# Does the determination of the ergodicity of a signal force any changes in methodology?

In mathematics, the term ergodic is used to describe a dynamical system which, broadly speaking, has the same behavior averaged over time as averaged over space. -from wikipedia

From the perspective of engineering a signal processing system, does knowing whether a signal is ergodic change the plan of attack for analyzing the signals? I've always found this a fascinating concept, but I don't really know what do do with it once the determination is made. What analysis methods would be more pertinent knowing this information?

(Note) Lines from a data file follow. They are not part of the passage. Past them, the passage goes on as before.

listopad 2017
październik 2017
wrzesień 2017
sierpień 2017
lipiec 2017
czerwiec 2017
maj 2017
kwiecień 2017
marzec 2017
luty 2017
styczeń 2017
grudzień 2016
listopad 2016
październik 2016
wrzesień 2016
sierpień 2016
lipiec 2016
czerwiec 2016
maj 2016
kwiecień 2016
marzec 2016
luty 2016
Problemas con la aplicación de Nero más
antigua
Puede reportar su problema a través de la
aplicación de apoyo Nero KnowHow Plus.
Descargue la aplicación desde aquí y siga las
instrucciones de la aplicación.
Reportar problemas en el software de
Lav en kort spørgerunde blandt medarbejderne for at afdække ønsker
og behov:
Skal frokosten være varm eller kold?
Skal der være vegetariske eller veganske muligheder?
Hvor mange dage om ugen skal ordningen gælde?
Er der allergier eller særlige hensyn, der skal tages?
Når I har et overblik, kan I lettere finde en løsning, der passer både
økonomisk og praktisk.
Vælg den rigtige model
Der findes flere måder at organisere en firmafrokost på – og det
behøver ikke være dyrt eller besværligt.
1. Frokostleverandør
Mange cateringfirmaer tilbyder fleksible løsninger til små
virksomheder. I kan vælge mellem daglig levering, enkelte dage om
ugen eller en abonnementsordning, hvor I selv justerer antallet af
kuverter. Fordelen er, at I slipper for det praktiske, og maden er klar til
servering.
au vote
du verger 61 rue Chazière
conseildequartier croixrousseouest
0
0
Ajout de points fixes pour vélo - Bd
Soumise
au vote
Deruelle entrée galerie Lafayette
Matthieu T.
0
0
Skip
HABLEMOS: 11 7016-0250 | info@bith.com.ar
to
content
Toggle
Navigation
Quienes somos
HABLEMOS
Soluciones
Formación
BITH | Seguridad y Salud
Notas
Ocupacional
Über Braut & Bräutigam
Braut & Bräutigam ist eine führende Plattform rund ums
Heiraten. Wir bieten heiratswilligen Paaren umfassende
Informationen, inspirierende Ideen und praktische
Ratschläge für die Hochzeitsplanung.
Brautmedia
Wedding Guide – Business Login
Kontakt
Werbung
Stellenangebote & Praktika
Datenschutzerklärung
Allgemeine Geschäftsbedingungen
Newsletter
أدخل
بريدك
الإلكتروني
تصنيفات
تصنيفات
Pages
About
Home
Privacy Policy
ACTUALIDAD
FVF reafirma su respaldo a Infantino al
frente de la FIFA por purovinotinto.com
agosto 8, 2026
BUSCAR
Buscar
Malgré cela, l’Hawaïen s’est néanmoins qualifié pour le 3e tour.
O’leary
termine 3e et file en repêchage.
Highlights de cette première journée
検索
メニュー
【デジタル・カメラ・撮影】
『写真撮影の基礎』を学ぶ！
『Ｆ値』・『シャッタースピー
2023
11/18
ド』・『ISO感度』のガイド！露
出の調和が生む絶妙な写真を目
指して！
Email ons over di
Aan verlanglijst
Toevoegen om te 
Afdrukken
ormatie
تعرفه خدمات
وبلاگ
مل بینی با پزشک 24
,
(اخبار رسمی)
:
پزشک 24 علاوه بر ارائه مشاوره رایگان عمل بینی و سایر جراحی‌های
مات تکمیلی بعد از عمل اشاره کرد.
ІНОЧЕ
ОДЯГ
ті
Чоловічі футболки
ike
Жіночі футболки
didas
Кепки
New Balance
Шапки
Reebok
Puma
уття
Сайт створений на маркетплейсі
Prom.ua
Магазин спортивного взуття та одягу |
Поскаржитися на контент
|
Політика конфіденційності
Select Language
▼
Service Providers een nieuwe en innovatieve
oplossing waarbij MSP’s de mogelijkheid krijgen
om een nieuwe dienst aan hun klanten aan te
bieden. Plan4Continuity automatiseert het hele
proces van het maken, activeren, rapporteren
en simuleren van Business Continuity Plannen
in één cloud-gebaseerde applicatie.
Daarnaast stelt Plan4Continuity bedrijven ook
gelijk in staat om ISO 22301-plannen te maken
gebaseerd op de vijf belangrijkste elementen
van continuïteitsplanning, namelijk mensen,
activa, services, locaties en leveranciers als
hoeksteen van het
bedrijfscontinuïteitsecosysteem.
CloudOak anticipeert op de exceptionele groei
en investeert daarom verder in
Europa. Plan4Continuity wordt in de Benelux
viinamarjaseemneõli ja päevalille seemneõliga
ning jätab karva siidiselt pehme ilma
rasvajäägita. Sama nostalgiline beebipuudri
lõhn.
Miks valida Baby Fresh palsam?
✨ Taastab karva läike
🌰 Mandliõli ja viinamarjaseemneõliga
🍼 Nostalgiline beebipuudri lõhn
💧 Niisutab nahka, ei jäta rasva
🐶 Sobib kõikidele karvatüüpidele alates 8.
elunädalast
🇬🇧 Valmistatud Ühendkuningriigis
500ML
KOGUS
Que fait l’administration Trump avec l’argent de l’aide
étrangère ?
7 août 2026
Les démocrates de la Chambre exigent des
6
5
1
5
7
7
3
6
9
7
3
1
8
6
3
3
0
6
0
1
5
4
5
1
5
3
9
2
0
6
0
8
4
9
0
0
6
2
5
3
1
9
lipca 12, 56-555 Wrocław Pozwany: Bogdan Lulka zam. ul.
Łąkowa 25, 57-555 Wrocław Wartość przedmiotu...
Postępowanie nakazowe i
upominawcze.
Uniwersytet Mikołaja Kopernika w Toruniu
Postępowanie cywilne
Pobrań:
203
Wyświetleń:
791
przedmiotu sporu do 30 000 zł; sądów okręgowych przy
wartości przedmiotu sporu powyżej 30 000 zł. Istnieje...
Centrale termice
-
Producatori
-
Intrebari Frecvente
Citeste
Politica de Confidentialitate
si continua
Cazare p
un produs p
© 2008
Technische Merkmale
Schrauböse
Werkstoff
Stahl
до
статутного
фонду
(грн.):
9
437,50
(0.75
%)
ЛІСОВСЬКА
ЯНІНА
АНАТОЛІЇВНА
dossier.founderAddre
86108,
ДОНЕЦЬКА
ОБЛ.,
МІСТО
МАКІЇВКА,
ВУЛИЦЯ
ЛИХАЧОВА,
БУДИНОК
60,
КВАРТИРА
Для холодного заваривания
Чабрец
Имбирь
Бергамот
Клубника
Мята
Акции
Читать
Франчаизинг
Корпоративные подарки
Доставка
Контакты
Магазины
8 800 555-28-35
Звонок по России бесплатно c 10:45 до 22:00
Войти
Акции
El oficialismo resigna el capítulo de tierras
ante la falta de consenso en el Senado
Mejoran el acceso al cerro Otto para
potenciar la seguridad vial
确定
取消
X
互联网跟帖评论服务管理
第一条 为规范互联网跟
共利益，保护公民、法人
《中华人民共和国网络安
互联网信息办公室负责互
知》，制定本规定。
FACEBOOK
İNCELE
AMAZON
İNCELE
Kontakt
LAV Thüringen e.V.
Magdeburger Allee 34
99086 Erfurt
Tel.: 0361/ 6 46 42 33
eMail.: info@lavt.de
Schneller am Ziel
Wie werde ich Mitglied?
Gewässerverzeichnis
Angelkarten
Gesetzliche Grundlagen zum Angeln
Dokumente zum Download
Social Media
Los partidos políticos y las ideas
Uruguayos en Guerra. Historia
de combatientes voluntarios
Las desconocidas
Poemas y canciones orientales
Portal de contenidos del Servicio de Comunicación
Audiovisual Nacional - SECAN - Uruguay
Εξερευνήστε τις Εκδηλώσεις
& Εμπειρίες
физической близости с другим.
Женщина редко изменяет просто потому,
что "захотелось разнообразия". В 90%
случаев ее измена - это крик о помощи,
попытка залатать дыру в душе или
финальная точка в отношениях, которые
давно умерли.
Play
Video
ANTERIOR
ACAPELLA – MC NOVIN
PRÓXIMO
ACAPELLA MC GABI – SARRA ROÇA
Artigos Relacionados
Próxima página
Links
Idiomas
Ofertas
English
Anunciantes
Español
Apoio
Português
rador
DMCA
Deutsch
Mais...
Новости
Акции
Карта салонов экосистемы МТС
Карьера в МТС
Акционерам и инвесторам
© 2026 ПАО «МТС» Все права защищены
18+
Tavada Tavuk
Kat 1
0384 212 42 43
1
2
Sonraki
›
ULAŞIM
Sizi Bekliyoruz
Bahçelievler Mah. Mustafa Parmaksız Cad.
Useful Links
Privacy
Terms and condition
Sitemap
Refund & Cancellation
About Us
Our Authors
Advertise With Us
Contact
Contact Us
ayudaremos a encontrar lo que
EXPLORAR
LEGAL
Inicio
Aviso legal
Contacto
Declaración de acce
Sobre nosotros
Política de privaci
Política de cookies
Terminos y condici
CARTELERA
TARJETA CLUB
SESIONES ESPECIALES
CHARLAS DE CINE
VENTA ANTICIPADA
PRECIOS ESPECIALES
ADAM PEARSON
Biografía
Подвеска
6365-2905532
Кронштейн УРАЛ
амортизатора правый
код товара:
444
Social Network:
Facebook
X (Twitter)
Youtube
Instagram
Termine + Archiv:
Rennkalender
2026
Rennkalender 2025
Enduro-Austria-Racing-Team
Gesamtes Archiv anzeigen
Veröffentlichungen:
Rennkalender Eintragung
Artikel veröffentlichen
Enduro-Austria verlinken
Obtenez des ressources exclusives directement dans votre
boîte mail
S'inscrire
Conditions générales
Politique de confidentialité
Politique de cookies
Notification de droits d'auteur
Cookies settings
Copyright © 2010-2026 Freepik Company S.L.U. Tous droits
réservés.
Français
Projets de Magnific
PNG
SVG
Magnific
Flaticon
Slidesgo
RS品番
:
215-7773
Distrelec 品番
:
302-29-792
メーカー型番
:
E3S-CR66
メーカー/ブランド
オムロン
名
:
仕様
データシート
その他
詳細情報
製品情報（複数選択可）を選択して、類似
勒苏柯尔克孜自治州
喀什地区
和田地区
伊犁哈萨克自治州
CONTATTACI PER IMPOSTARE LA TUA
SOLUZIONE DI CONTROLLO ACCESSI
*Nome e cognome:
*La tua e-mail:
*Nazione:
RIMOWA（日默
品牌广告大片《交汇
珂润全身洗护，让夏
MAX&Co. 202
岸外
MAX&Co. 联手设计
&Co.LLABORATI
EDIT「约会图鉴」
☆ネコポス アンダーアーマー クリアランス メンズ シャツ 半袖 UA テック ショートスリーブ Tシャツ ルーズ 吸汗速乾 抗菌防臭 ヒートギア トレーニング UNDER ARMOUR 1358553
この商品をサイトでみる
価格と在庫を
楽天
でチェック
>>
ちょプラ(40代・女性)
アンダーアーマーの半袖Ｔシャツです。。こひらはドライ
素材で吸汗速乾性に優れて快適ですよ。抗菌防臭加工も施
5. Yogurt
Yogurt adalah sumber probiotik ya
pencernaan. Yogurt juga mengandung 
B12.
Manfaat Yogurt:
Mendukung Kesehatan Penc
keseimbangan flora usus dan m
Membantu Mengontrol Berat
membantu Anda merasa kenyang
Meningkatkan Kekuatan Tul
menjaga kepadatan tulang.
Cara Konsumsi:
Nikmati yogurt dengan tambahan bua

The concept of space as used in the statement ascribed to Wikipedia is presumably that of the ensemble of all possible signals, not space as in "Space: the final frontier...". In the absence of parallel universes in which different signals from the ensemble can be observed simultaneously, it is rare for engineers to determine that a signal is ergodic by comparing time averages to ensemble averages. More commonly, signals are assumed to be ergodic so that the values of time averages can be used as estimates of ensemble averages. For example, an engineer takes $1000$ samples of a stochastic signal and plots a histogram of values. This looks vaguely bell-shaped and so the signal is modeled as a Gaussian random process whose mean is the mean of the $1000$ samples etc. Ultimately, the proof of the pudding is in the eating. If this Gaussian model leads to predictions that differ wildly from observed results, the assumption of ergodicity might be discarded, or maybe $10,000$ samples, or $100,000$ samples might be tried (for example, predicting traffic at $5:30$ pm based on observations of traffic between $2:00$ am and $3:00$ am is rarely accurate, but observations over several weeks might lead to a better model).